— AIM OF THE TASK —
Exactly as they appear, restate the lines of the material, from the first through the one containing "Schädlinge fernhalten und".
- - - - - - -
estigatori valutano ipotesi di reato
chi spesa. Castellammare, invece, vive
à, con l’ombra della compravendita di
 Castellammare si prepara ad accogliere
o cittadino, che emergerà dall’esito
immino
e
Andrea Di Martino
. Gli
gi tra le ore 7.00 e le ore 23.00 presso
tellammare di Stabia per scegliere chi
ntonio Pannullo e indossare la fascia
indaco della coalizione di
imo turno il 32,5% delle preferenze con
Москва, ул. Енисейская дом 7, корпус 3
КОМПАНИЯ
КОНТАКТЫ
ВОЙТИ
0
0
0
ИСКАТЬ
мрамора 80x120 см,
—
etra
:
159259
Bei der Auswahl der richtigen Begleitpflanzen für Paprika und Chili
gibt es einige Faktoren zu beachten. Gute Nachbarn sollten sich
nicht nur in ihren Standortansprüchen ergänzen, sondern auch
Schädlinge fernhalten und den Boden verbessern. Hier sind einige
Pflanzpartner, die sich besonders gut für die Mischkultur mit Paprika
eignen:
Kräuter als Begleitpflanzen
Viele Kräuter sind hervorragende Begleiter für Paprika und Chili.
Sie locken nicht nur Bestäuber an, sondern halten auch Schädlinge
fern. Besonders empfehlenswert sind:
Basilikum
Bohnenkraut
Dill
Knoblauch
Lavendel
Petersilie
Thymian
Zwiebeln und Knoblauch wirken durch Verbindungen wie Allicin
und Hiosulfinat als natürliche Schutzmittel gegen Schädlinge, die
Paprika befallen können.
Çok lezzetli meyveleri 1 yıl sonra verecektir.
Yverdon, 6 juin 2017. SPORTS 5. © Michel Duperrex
- - - - - - -
— ANSWER FOR THIS EXERCISE —
estigatori valutano ipotesi di reato
chi spesa. Castellammare, invece, vive
à, con l’ombra della compravendita di
 Castellammare si prepara ad accogliere
o cittadino, che emergerà dall’esito
immino
e
Andrea Di Martino
. Gli
gi tra le ore 7.00 e le ore 23.00 presso
tellammare di Stabia per scegliere chi
ntonio Pannullo e indossare la fascia
indaco della coalizione di
imo turno il 32,5% delle preferenze con
Москва, ул. Енисейская дом 7, корпус 3
КОМПАНИЯ
КОНТАКТЫ
ВОЙТИ
0
0
0
ИСКАТЬ
мрамора 80x120 см,
—
etra
:
159259
Bei der Auswahl der richtigen Begleitpflanzen für Paprika und Chili
gibt es einige Faktoren zu beachten. Gute Nachbarn sollten sich
nicht nur in ihren Standortansprüchen ergänzen, sondern auch
Schädlinge fernhalten und den Boden verbessern. Hier sind einige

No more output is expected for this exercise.